About
How the ratings work · How the predictor works · What's coming next
How ELO Ratings Work
Every fighter in the database starts at 1500 — a neutral baseline meaning "we have no information on you yet." From there, ratings move based on results. Beat a highly-rated opponent and you gain a lot. Grind out a split-decision over a low-rated fighter and you gain much less.
The core idea: your rating reflects the quality of your wins and losses, not just the number of them. A 20-fight veteran feasting on journeymen might be rated lower than a 7-fight prospect who's already beaten two ranked opponents.
[ Finish Type Matters ]
A knockout or submission is worth more than a unanimous decision, and a unanimous decision more than a split. Finishing a fight is a stronger signal of dominance. Fighters who consistently finish get more credit.
[ New Fighters Move Faster ]
Under 5 UFC fights = provisional. Each result moves the rating significantly more until the system has enough data. This lets it calibrate quickly on new talent rather than spending years slowly nudging a number.
[ Title Fights Carry Extra Weight ]
Championship bouts have bigger impact. The stakes are higher, the competition certified elite, and the system treats those results accordingly.
[ Inactivity Decay ]
A rating earned two years ago and undefended isn't worth as much as one earned last month. Fighters inactive for 12+ months see their rating drift back toward 1500. Not a punishment — an acknowledgment of uncertainty about what they currently are.
[ Confidence Scores ]
Every rating has a confidence score. High confidence = recently active with enough fights. Low confidence flags provisional fighters or those deep in a layoff. The number is still informative — treat it with appropriate skepticism.
How the Fight Predictor Works
A machine learning model trained on historical UFC fights. Given two fighters, it outputs a win probability for each — not a gut feeling or a narrative, just what the data says has historically happened when fighters with similar profiles match up.
[ Training Data ]
Trained on UFC fights through end of 2022, tested on 2023 onward — fights it had never seen before. That temporal separation is how you check whether a model learned something real versus memorizing history.
[ 37 Input Signals ]
Striking output (SLpM), striking absorption (SApM), opponent quality, Elo rating, recent form (last 5), finish rate, days inactive, age, reach, stance, and takedown stats. The Vegas opening line gets a seat at the table when available — the market is good, and ignoring it would waste signal.
[ Accuracy ]
On a holdout backtest of 790 fights from 2023 to present, the model picks the right winner 68.4% of the time. Against 370 fights with Vegas odds (Nov 2018 – Mar 2026): model 72.7% vs Vegas 70.3%. It called 49 of 110 upsets — Vegas called zero.

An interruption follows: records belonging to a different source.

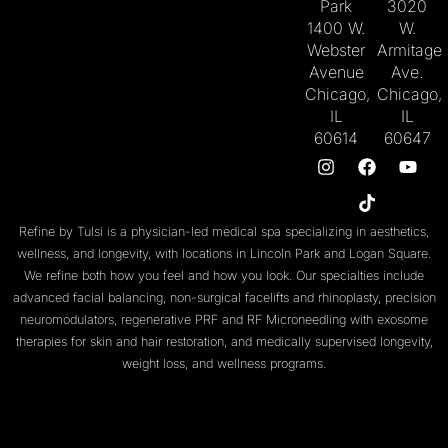
Park
3020
1400 W.
W.
Webster
Armitage
Avenue
Ave.
Chicago,
Chicago,
IL
IL
60614
60647
Refine by Tulsi is a physician-led medical spa specializing in aesthetics,
wellness, and longevity, with locations in
Lincoln Park
and
Logan Square
.
We refine both
how you feel
and
how you look
. Our specialties include
advanced facial balancing
,
non-surgical facelifts
and
rhinoplasty
,
precision
neuromodulators
, regenerative
PRF
and
RF Microneedling with exosome
therapies
for skin and
hair restoration
, and medically supervised
longevity
,
weight loss
, and
wellness programs
.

Real numbers, not cherry-picked. The model is solid. It's also not infallible — MMA is chaotic, and no model captures a fighter's chin, their corner, or whether they had a bad camp.
[ What the % Means ]
When Fighter A wins 67%, it means: historically, when fighters with profiles like these matched up, the Fighter A analog won ~⅔ of those fights. A statement about distributions — not a guarantee about Saturday night.
What's Coming
The site is in active development. Post-launch pipeline:
Surface picks from top MMA analysts alongside the model probability and Vegas line. Three signals at once: the data, the market, and the minds who watch this sport for a living.
Upcoming and recent fight cards as prediction panels — fighter vs. fighter, model probability, Vegas line side-by-side.
When two fighters have history, it should be visible. A fight timeline that gives every rematch the context it deserves.
The model knows every fighter's Elo and stats at any point in history. GSP vs. Khabib at their respective peaks. Fedor vs. Ngannou in 2009. It's a natural extension of the data.
Key Terms
- ELO Rating
- Starts at 1500. Reflects performance quality weighted by opponent level and finish type. Top P4P contenders typically sit 1650–1750+.
- ELO Win Probability
- Raw prediction from the Elo gap alone — one of 37 signals in the full model. Layering in striking stats meaningfully improves over Elo alone.
- Z-Score (P4P)
- Standard deviations above divisional mean. Fixes the cross-division comparison problem — raw Elo ratings can't be compared across weight classes.
- Confidence Score
- 0.0–1.0. High = recently active, enough fights. Low = new, inactive, or provisional. Doesn't affect the math, just tells you how much to trust the number.
- Recent Form
- Win rate over last 5 fights. Recency matters — a fighter on a streak gets a bump regardless of career Elo.
- Finish Rate
- % of wins by KO/TKO/sub. High finish rate = more volatility. Factored into matchup dynamics.
- Days Inactive
- Days since last bout. Triggers inactivity decay in Elo and is a direct feature in the predictor. Ring rust is real.